(THE DATA begins)

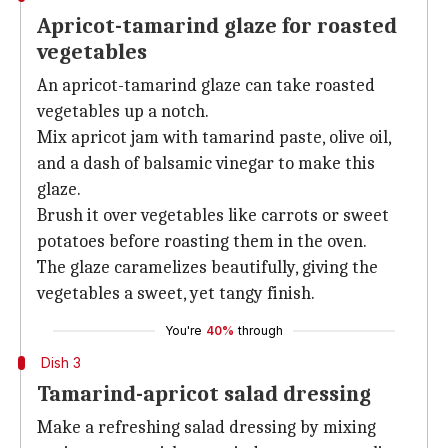
Apricot-tamarind glaze for roasted
vegetables
An apricot-tamarind glaze can take roasted
vegetables up a notch.
Mix apricot jam with tamarind paste, olive oil,
and a dash of balsamic vinegar to make this
glaze.
Brush it over vegetables like carrots or sweet
potatoes before roasting them in the oven.
The glaze caramelizes beautifully, giving the
vegetables a sweet, yet tangy finish.
You're
40%
through
Dish 3
Tamarind-apricot salad dressing
Make a refreshing salad dressing by mixing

(THE DATA ends)

__WHAT YOU SHOULD DO__. An exact copy of every entry, without pictures, should be your output.

__EXPECTED ANSWER__.
Apricot-tamarind glaze for roasted
vegetables
An apricot-tamarind glaze can take roasted
vegetables up a notch.
Mix apricot jam with tamarind paste, olive oil,
and a dash of balsamic vinegar to make this
glaze.
Brush it over vegetables like carrots or sweet
potatoes before roasting them in the oven.
The glaze caramelizes beautifully, giving the
vegetables a sweet, yet tangy finish.
You're
40%
through
Dish 3
Tamarind-apricot salad dressing
Make a refreshing salad dressing by mixing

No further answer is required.